【小児喘息 番外編】
はじめに|なぜ「治療中断」は危険なのか
小児喘息は、「咳が治ったからもう大丈夫」という病気ではありません。
喘息治療の薬は、症状(咳)を止める薬ではなく、気道の炎症を鎮める薬 です。
症状が軽くなっても、
その裏で 気道の炎症が残ったまま のことが多く、そこで治療をやめてしまうと発作が再燃しやすくなります。
私は1人目の誤診と治療中断の経験から、
「治療は絶対に自己判断で止めてはいけない」ということを痛感しました。
誤診で治療が止まってしまった1人目の話
咳が続くのに治らない。

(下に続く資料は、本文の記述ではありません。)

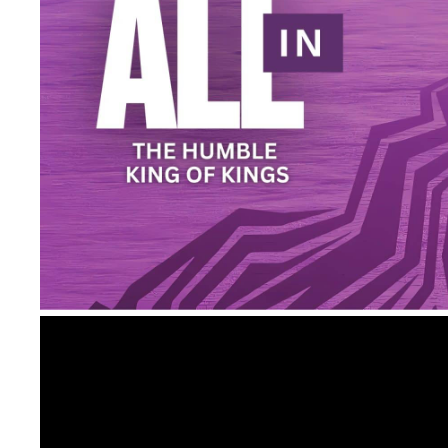
Video
Player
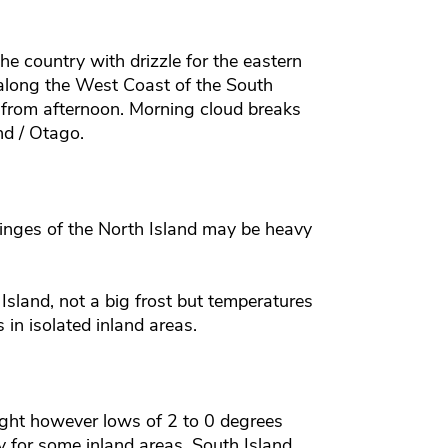
the country with drizzle for the eastern
along the West Coast of the South
 from afternoon. Morning cloud breaks
nd / Otago.
inges of the North Island may be heavy
Island, not a big frost but temperatures
in isolated inland areas.
night however lows of 2 to 0 degrees
for some inland areas. South Island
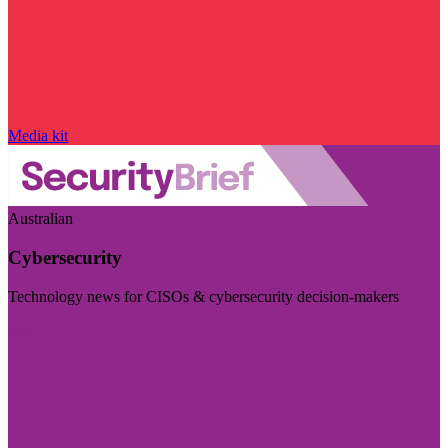
Media kit
Australian
Cybersecurity
Technology news for CISOs & cybersecurity decision-makers
Visit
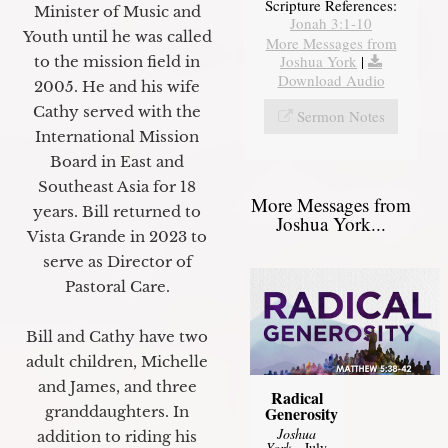
Scripture References:
Minister of Music and
Jonah 3:1-10
Youth until he was called
More Messages from
Joshua York
|
to the mission field in
Download Audio
2005. He and his wife
Cathy served with the
Sermon Notes
International Mission
Board in East and
Southeast Asia for 18
More Messages from
years. Bill returned to
Joshua York...
Vista Grande in 2023 to
serve as Director of
Pastoral Care.
Bill and Cathy have two
adult children, Michelle
and James, and three
Radical
granddaughters. In
Generosity
Joshua
addition to riding his
York
- July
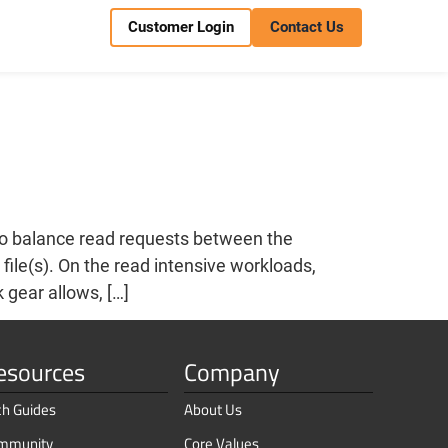
Customer Login
Contact Us
to balance read requests between the
file(s). On the read intensive workloads,
 gear allows, […]
esources
Company
ch Guides
About Us
mmunity
Core Values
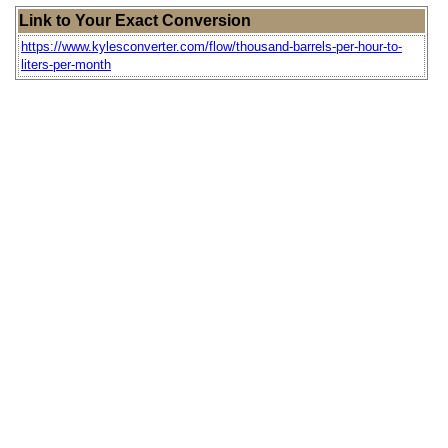
Link to Your Exact Conversion
https://www.kylesconverter.com/flow/thousand-barrels-per-hour-to-
liters-per-month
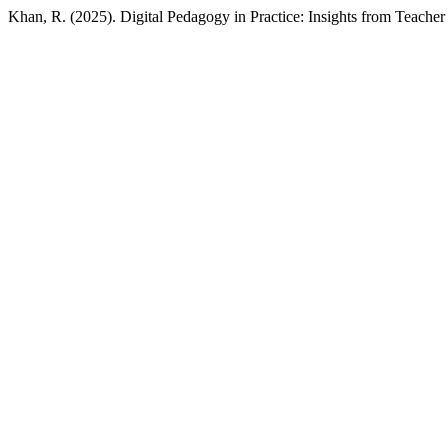
Khan, R. (2025). Digital Pedagogy in Practice: Insights from Teache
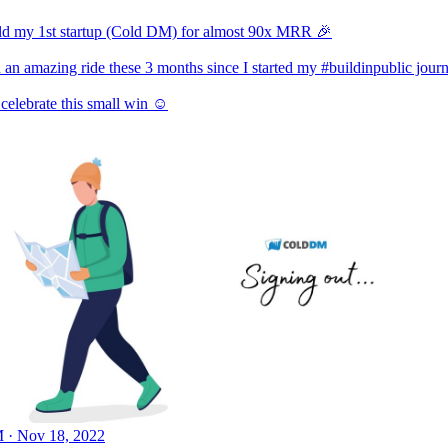
sold my 1st startup (Cold DM) for almost 90x MRR 🎉
n an amazing ride these 3 months since I started my
#buildinpublic
journ
celebrate this small win ☺️
 · Nov 18, 2022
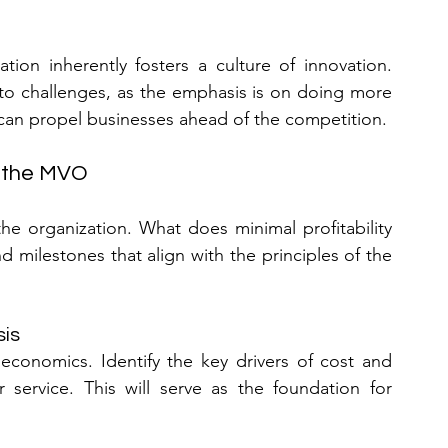
ion inherently fosters a culture of innovation. 
 to challenges, as the emphasis is on doing more 
 can propel businesses ahead of the competition.
g the MVO
the organization. What does minimal profitability 
d milestones that align with the principles of the 
sis
economics. Identify the key drivers of cost and 
service. This will serve as the foundation for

違和感だらけの治療
1人目が1歳の頃、咳が1ヶ月以上続いていました。
受診すると毎回「風邪ですね」と抗生剤の処方。
しかし…
- 熱は下がる
- 鼻水も治る
- それでも咳だけがずっと続く
風邪が治っても咳が残る。
また風邪をひく。
抗生剤をもらう。
咳は治らないまま次の風邪をひく。
このループが延々と続きました。
途中、休日診療で受診した医師は、
「多分喘息だけど、かかりつけの先生に診てもらってください」
と紹介状を書いてくれました。
けれど、かかりつけ小児科ではまた抗生剤のみ。
この時「何かがおかしい」と強い違和感がありました。
“もっと早くセカンドオピニオンに行けばよかった”という後悔
その違和感を放置してしまい、
「今回は治るかも」と様子見してしまった期間を私はとても後悔しています。
後になって専門医を調べ、セカンドオピニオンを受けた結果、
正しく喘息と診断され、治療が再開されました。
治療を開始するとすぐに、
- 横になって眠れる
- ゼーゼーが治まる
- 夜間の呼吸苦が減る
改善がどんどん見られました。
もっと早く行っていれば…
そう思わざるを得ませんでした。
医療者として見てきた「喘息の怖さ」
病院勤務では、喘息の大発作で急変する患者さんを見てきました。
- 全身に冷や汗
- 手足のチアノーゼ
- 呼吸困難でパニック
- 少しの体動でも苦しさが増す
大の大人でも命を脅かすほどの苦しみです。
だからこそ、
子どもが喘息と診断されたとき、私は本気で向き合いました。
「喘息は本当に怖い病気だ」
と知っていたからです。
子どもは症状が出にくい。だから発見も遅れる
大人の喘息発作は症状が目に見えてわかります。
しかし 子どもは違います。
- 呼吸音が弱い
- ゼーゼーが聞こえにくい
- 苦しくても遊んでしまう
- 夜間にだけ悪化する
結果として、
入院直前まで親が気づけないこともあります。
だからこそ、治療を中断してしまうと危険なのです。
治療を自己判断でやめてはいけない理由
喘息の薬は、風邪薬のように症状に直接作用する薬ではありません。
- 気道の炎症を抑える
- 発作を起こしにくくする
- “喘息を起こしにくい体” を維持する
これが目的です。
咳が一時的に落ち着いても、
炎症が残っている限り、悪化のリスクは続きます。
私は医療者としても、
母としても、
治療の自己中断は命の危険につながる と思っています。
悪化のサインを見逃さないで
特に次の2つは強いサインです。
✔ 夜間の咳
寝付く時・明け方に咳が出るのは典型的な悪化のサイン。
✔ 息苦しさ
横になれない・呼吸が早い・肩で呼吸しているなど。
子どもは症状を言語化できません。
親が気づいてあげることが何より大切です。
迷ったらすぐ受診してほしい
喘息は命に関わる病気です。
迷ったらすぐ受診してください。
私は1人目の経験から、
「少しでも様子が違ったら受診してほしい」
「薬は自己判断で絶対にやめないでほしい」
と強く思っています。
あなたには私と同じ後悔をしてほしくありません。
おわりに|私と同じ後悔をしてほしくないから
喘息は、
正しく治療すれば必ず良くなります。
でも、治療が中断されたり、
悪化サインを見逃したりすると、
命に関わる危険があります。
どうか、
あなたのお子さんのために、
治療を続けてください。
迷ったときはすぐ受診してください。
あなたの行動が、
必ずお子さんの未来につながります。